Non lascia dubbi il rapporto presentato oggi a Londra sulla decisione britannica di invadere l’Iraq nel 2003, assieme agli Stati Uniti. La decisione di entrare in guerra fu presa “prima di esaurire altre opzioni di disarmo”.

Attaccare e occupare uno stato sovrano – per la prima volta dopo la fine della seconda Guerra Mondiale – fu una scelta di “estrema gravità” da parte di Tony Blair, l’allora premier. Certo, il rapporto descrive Saddam Hussein come un brutale dittatore, che reprimeva il suo popolo e minacciava i paesi vicini. Ma l’attacco militare non era “l’ultima risorsa” contro Saddam: prima, si potevano tentare altre strade.

iraq chilcot

Quel che era evidente a 1 milione e mezzo di britannici che manifestarono nel 2003 contro la guerra in Iraq è ora scritto nero su bianco. Il rapporto Chilcot è monumentale: conta 2,6 milioni di parole, 12 volumi e un riassunto di 145 pagine. Ci sono voluti 7 anni per scriverlo e pubblicarlo: troppi, secondo il partito laburista. Il premier Gordon Brown aveva dato l’incarico a Sir John Chilcot nel 2009, in seguito a forti pressioni da parte dell’opinione pubblica.

Di sicuro le accuse contro Tony Blair sono durissime. Secondo l’inchiesta, le sue opinioni personali furono decisive. “Sarò con te in tutti i casi” disse il premier britannico a George Bush durante una visita al suo ranch in Texas. Un assegno in bianco al presidente degli Stati Uniti.

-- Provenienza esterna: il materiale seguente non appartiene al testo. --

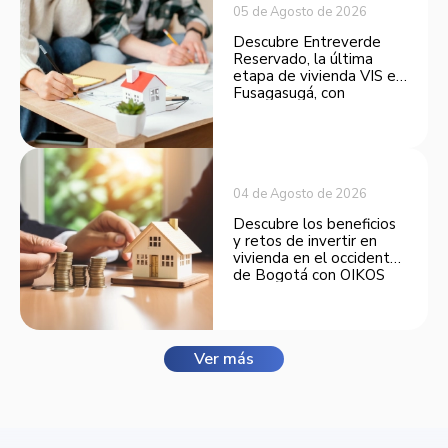
05 de Agosto de 2026
Descubre Entreverde
Reservado, la última
etapa de vivienda VIS en
Fusagasugá, con
espacios funcionales y
opciones de financiación.
04 de Agosto de 2026
Descubre los beneficios
y retos de invertir en
vivienda en el occidente
de Bogotá con OIKOS
Balmora.
Ver más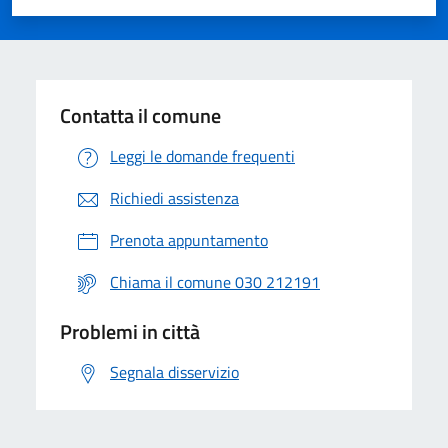
Valuta 1 stelle su 5
Valuta 2 stelle su 5
Valuta 3 stelle su 5
Valuta 4 stelle su 5
Valuta 5 stelle su 5
Contatta il comune
Leggi le domande frequenti
Richiedi assistenza
Prenota appuntamento
Chiama il comune 030 212191
Problemi in città
Segnala disservizio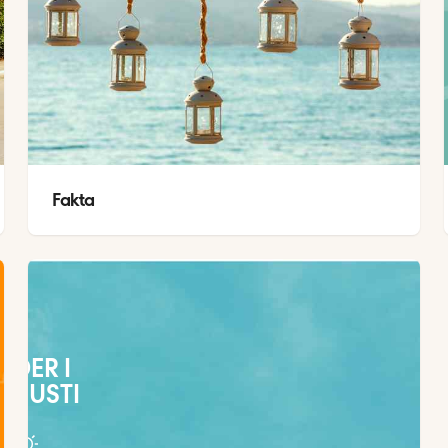
Fakta
ÄDER I
UGUSTI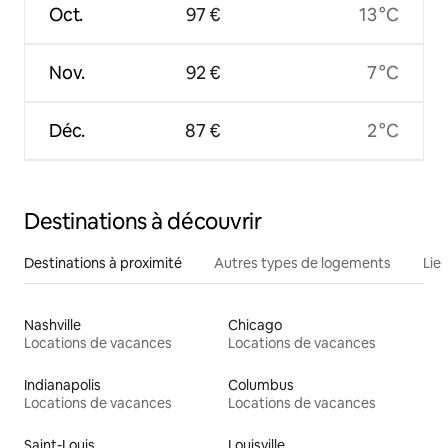
Oct.
97 €
13 °C
Nov.
92 €
7 °C
Déc.
87 €
2 °C
Destinations à découvrir
Destinations à proximité
Autres types de logements
Lie
Nashville
Chicago
Locations de vacances
Locations de vacances
Indianapolis
Columbus
Locations de vacances
Locations de vacances
Saint-Louis
Louisville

Blair – secondo alcune note che scrisse allora – era guidato dalla convinzione che Saddam dovesse essere eliminato e attorno a questa convinzione costruiva la sua politica, senza basarla su fatti e valutazioni reali. La pericolosità di Saddam Hussein fu dunque esagerata.

Il famoso dossier presentato alla Camera dei Comuni nel settembre 2002 non provava affatto che l’Iraq stava rafforzando il suo arsenale di armi chimiche e biologiche. Inoltre, Blair trascinò la gran Bretagna in guerra senza avere la certezza che gli obiettivi dell’intervento militare potessero essere raggiunti.

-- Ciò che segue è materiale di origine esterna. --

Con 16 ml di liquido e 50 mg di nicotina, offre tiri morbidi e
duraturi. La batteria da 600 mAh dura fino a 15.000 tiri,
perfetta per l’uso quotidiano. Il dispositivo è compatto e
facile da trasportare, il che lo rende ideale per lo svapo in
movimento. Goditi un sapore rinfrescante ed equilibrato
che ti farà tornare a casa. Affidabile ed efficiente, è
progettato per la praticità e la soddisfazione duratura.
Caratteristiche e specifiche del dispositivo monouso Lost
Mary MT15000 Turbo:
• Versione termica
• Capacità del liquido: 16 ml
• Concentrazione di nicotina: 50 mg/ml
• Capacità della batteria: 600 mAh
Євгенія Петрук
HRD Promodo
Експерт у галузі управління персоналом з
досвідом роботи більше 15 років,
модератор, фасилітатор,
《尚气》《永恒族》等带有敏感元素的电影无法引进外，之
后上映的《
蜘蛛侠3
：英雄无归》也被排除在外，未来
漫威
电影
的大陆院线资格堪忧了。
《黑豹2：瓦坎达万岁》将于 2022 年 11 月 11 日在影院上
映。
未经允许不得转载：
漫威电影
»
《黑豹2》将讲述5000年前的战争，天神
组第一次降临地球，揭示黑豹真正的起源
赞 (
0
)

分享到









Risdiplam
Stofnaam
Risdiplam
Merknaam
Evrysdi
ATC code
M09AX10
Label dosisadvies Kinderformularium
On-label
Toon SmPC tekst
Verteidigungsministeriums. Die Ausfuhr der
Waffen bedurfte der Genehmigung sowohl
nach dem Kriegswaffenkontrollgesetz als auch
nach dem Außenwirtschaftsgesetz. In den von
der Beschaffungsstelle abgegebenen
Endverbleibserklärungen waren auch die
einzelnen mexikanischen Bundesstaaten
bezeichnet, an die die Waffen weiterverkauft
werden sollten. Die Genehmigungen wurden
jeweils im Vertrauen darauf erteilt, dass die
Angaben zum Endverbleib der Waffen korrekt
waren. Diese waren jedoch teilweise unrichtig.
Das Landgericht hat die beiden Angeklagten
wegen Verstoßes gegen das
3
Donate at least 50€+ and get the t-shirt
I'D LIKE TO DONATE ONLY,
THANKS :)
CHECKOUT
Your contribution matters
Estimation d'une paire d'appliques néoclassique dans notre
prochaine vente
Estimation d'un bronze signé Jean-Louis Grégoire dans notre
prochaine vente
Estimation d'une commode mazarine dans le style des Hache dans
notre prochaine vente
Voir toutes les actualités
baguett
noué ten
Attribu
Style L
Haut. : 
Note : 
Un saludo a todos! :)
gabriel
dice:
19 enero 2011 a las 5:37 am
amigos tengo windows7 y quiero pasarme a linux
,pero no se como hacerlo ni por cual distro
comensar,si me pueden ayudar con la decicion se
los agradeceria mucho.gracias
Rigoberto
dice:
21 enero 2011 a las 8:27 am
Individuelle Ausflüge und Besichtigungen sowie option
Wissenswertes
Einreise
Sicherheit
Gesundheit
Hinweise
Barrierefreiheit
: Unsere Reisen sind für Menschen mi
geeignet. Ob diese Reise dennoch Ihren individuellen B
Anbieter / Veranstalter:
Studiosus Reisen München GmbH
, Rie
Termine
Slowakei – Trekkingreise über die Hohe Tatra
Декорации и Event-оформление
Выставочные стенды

Saddam Hussein non costituiva una minaccia immediata, sostiene il rapporto. La strategia di “contenimento” del dittatore poteva continuare ancora a lungo. Le sue armi “di distruzione di massa” furono presentate come un pericolo certo, anche se di certo non c’era nulla. Non ci furono preparativi per affrontare il dopo-Saddam in Iraq e le conseguenze dell’intervento furono sotto-stimate.

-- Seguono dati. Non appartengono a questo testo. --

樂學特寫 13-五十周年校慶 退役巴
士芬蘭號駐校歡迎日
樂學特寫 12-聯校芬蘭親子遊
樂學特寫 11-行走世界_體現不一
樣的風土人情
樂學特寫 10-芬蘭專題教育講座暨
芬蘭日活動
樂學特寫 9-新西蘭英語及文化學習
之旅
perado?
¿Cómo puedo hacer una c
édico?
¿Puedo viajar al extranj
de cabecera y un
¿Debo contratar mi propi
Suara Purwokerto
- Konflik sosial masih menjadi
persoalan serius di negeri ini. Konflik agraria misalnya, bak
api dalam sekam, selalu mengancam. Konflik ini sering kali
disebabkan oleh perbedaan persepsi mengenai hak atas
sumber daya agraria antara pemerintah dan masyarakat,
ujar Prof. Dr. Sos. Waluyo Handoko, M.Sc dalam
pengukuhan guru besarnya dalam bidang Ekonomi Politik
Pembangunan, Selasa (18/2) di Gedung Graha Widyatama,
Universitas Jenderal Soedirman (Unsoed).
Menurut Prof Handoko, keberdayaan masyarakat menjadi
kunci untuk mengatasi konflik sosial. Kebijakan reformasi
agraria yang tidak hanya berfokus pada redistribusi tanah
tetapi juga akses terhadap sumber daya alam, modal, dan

Almeno 150 mila iracheni morirono, la maggior parte civili. Più di un milione di iracheni dovettero abbandonare le proprie case. “Il popolo iracheno ha sofferto enormemente” si legge nel rapporto.

Il testo non si addentra nella questione della legalità dell’intervento. Ma fa notare che Blair neppure si preoccupò di questo aspetto, dato che non chiese neanche un parere scritto al procuratore generale britannico. Il magistrato in realtà disse a Blair che un intervento militare senza una seconda risoluzione Onu sarebbe stato illegale, ma questo non servì a fermare Blair. La decisione britannica di entrare in guerra – scrive il rapporto – di fatto minò l’autorità del consiglio di Sicurezza dell’Onu.

iraq blair

Eppure Blair – secondo il rapporto Chilcot – poteva tirarsi indietro senza rompere la relazione di stretta partnership con gli Stati Uniti. C’erano dei precedenti: la crisi di Suez, la guerra del Vietnam e la guerra delle Falkland, dove i due alleati non avevano combattuto insieme. Ma Blair, da metà marzo 2003, accettò in toto la tabella di marcia di Bush, biasimando i paesi – come la Francia – che non avevano voluto sostenere una seconda risoluzione del consiglio di sicurezza dell’Onu che autorizzasse l’attacco.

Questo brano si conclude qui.